Legaldocuments and the jargon they use are often quite confusing. When you hear the terms ‘living will’ and ‘will’, you may be tempted to consider both to be the same. Since both have “will” in their names, it would be reasonable for you to think that they’re similar. But in reality, they aren’t. Rather, they are quite different from each other. Before knowing how different they are, you need to understand what each of them means. Let’s take a closer look at both to find the answers.
A living will, also called an ‘advance directive’ or ‘advance decision’, is a document where you can outline your decisions about refusing certain medical treatment such as life support, chemotherapy, CPR, etc. in case you become terminally ill or don’t have the ability to make such decisions for yourself and communicate them.
A living will is legally binding in England and Wales if they meet some specific requirements. Thus, if the healthcare professionals treating you know you’ve made such a will, they have to follow it. Choosing to ignore it would mean they could be taken to court.
The situation is slightly different in Scotland and Northern Ireland where healthcare teams must take into account a person’s advance directive about refusing certain medical treatments. However, they aren’t bound by law to follow it.
Also called the ‘last will’ or ‘last will and testament’, it’s a legally binding document that usually provides instructions on how your assets should be distributed in the event of your death. Thus, you can use it to describe how you want your property and possessions to be divided after your death along with naming guardians for your children in case they’re less than 18 years old.
A will is an important document to have as it gives you control over where or to whom your property, money, and other possessions will go after you pass away. Not having a proper will in place before you die would mean the law gets to determine who’ll receive what proportion of your assets.
- The intention
The intention behind making a living will and a last will are different.
The former gives you more control over your future by making it known what kind of medical treatments you don’t want to receive in the future if you become unable to make such decisions on your own.

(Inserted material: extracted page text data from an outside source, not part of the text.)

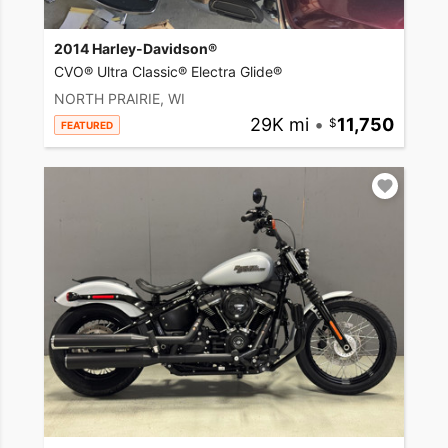
2014 Harley-Davidson®
CVO® Ultra Classic® Electra Glide®
NORTH PRAIRIE, WI
29K mi
•
11,750
FEATURED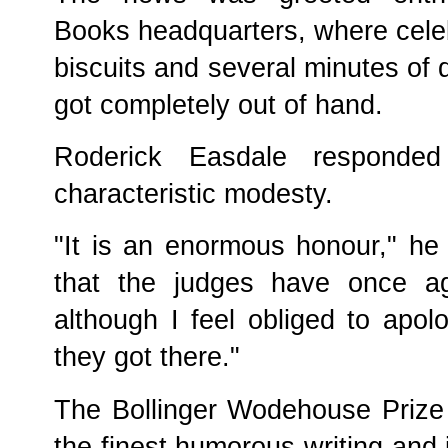
Books headquarters, where celeb
biscuits and several minutes of 
got completely out of hand.
Roderick Easdale responde
characteristic modesty.
"It is an enormous honour," he 
that the judges have once ag
although I feel obliged to apo
they got there."
The Bollinger Wodehouse Prize 
the finest humorous writing and 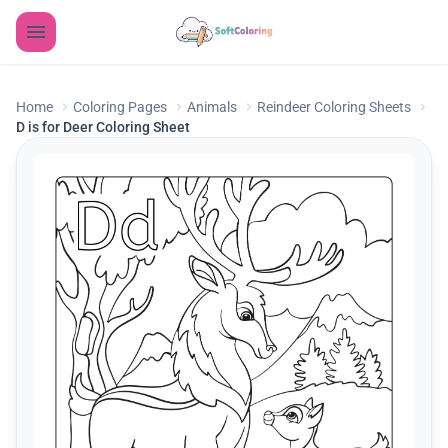
Home
Coloring Pages
Animals
Reindeer Coloring Sheets
D is for Deer Coloring Sheet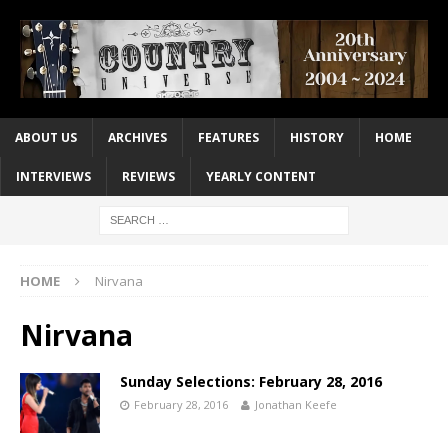
ABOUT US
ARCHIVES
FEATURES
HISTORY
HOME
INTERVIEWS
REVIEWS
YEARLY CONTENT
HOME
Nirvana
Nirvana
Sunday Selections: February 28, 2016
February 28, 2016
Jonathan Keefe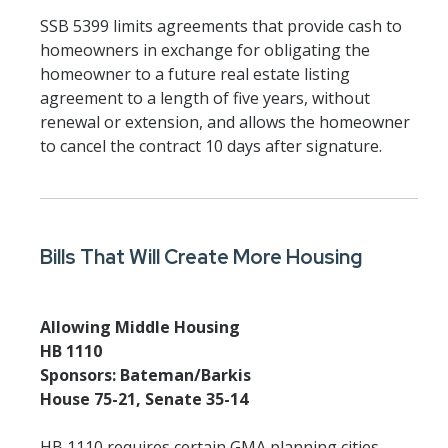
SSB 5399 limits agreements that provide cash to
homeowners in exchange for obligating the
homeowner to a future real estate listing
agreement to a length of five years, without
renewal or extension, and allows the homeowner
to cancel the contract 10 days after signature.
Bills That Will Create More Housing
Allowing Middle Housing
HB 1110
Sponsors: Bateman/Barkis
House 75-21, Senate 35-14
HB 1110 requires certain GMA planning cities,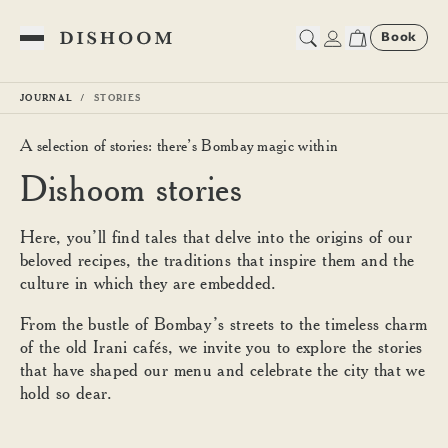
Book
Toggle Menu
JOURNAL
STORIES
A selection of stories: there’s Bombay magic within
Dishoom stories | Cultural M
Dishoom stories
Here, you’ll find tales that delve into the origins of our
beloved recipes, the traditions that inspire them and the
culture in which they are embedded.
From the bustle of Bombay’s streets to the timeless charm
of the old Irani cafés, we invite you to explore the stories
that have shaped our menu and celebrate the city that we
hold so dear.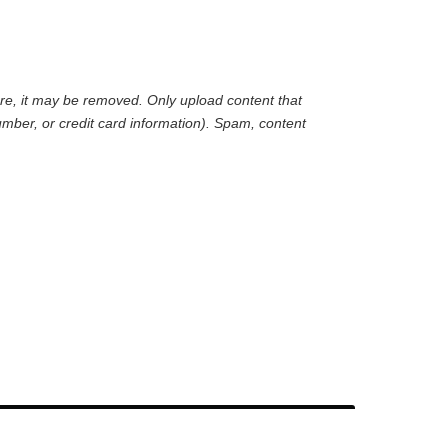
are, it may be removed. Only upload content that
mber, or credit card information). Spam, content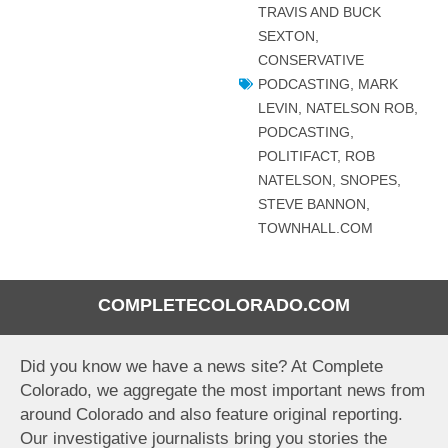
TRAVIS AND BUCK
SEXTON
,
CONSERVATIVE
PODCASTING
,
MARK
LEVIN
,
NATELSON ROB
,
PODCASTING
,
POLITIFACT
,
ROB
NATELSON
,
SNOPES
,
STEVE BANNON
,
TOWNHALL.COM
COMPLETECOLORADO.COM
Did you know we have a news site? At Complete
Colorado, we aggregate the most important news from
around Colorado and also feature original reporting.
Our investigative journalists bring you stories the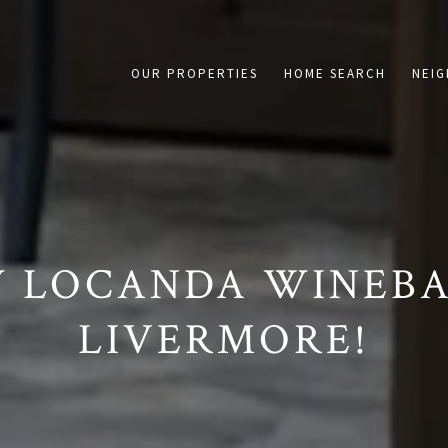
on /agent/joujou-chawla — no other page is affected.
OUR PROPERTIES
HOME SEARCH
NEI
 LOCANDA WINEBA
LIVERMORE!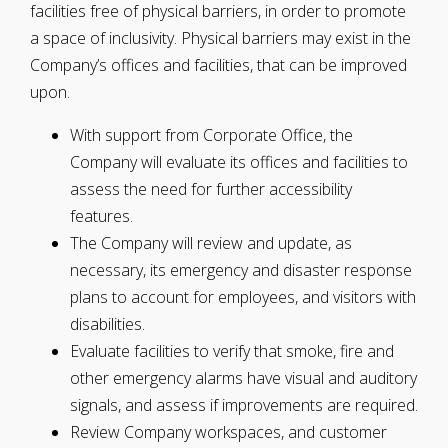
facilities free of physical barriers, in order to promote
a space of inclusivity. Physical barriers may exist in the
Company’s offices and facilities, that can be improved
upon.
With support from Corporate Office, the
Company will evaluate its offices and facilities to
assess the need for further accessibility
features.
The Company will review and update, as
necessary, its emergency and disaster response
plans to account for employees, and visitors with
disabilities.
Evaluate facilities to verify that smoke, fire and
other emergency alarms have visual and auditory
signals, and assess if improvements are required.
Review Company workspaces, and customer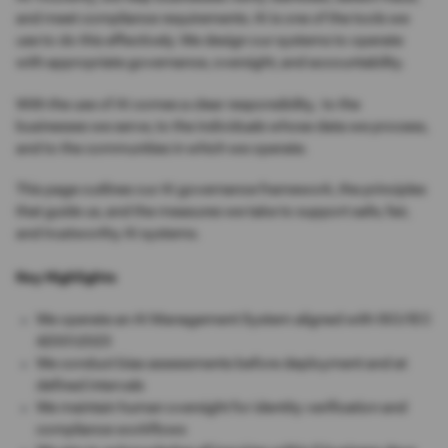
and meet compliance requirements. AI is one of the tools we
use to do this effectively. We design our systems to operate
with appropriate governance, oversight, and accountability.
With the use of AI comes a clear responsibility, to the
businesses we serve, to the individuals whose data we process,
and to the communities in which we operate.
This page outlines our AI governance framework, the principles
that guide us, and the measures we take to support safe, fair,
and trustworthy AI systems.
Key Highlights
We operate an AI Management System aligned with ISO/IEC
42001:2023
We conduct bias assessments before deployment and at
defined intervals
We maintain human oversight for identity verification and
compliance workflows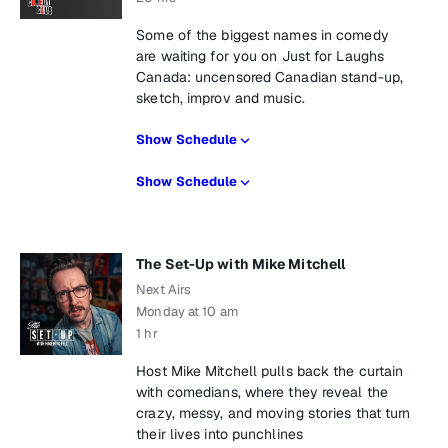
Some of the biggest names in comedy
are waiting for you on Just for Laughs
Canada: uncensored Canadian stand-up,
sketch, improv and music.
Show Schedule
Show Schedule
The Set-Up with Mike Mitchell
Next Airs
Monday at 10 am
1 hr
Host Mike Mitchell pulls back the curtain
with comedians, where they reveal the
crazy, messy, and moving stories that turn
their lives into punchlines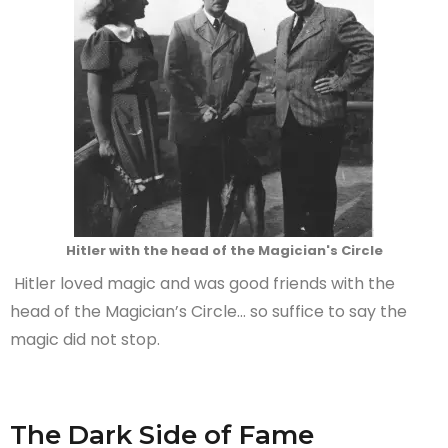
Hitler with the head of the Magician's Circle
Hitler loved magic and was good friends with the
head of the Magician’s Circle… so suffice to say the
magic did not stop.
The Dark Side of Fame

The latter too gives you more control, albeit on your property and possessions, by clearly stating what should go to whom after you die.
- The purpose and target audience
The purpose of a living will is to provide instructions to your GP or health care providers by stating your preferences for medical treatment. This typically means detailing whether or not you want to receive life-sustaining treatments, such as intravenous feeding, artificial respiration, chemotherapy, or other treatments and medical procedures.
The aim of the last will is to express your preferences to your family members and others with a stake in your belongings. Thus, from how your assets should be disposed of and who should inherit your business to appointing a guardian for your minor children or other dependents, the last will would have it all.
- When they take effect
A living will takes effect while you are still alive, but are seriously ill or incapacitated, typically due to being in a vegetative state or a coma that has made you incapable of communicating.
In contrast, a last will takes effect after your (the testator’s) death, when it must be filed with a probate court.
Despite being different, both living wills and last wills provide instructions for situations when you can’t communicate your wishes and preferences. And having one doesn’t necessarily mean you won’t need the other.
Ideally, you should have both because they give you peace of mind knowing that your wishes will be followed. Additionally, they can help avoid disagreements and time-consuming, expensive litigation among your loved ones related to either your end-of-life treatment or the distribution of your assets.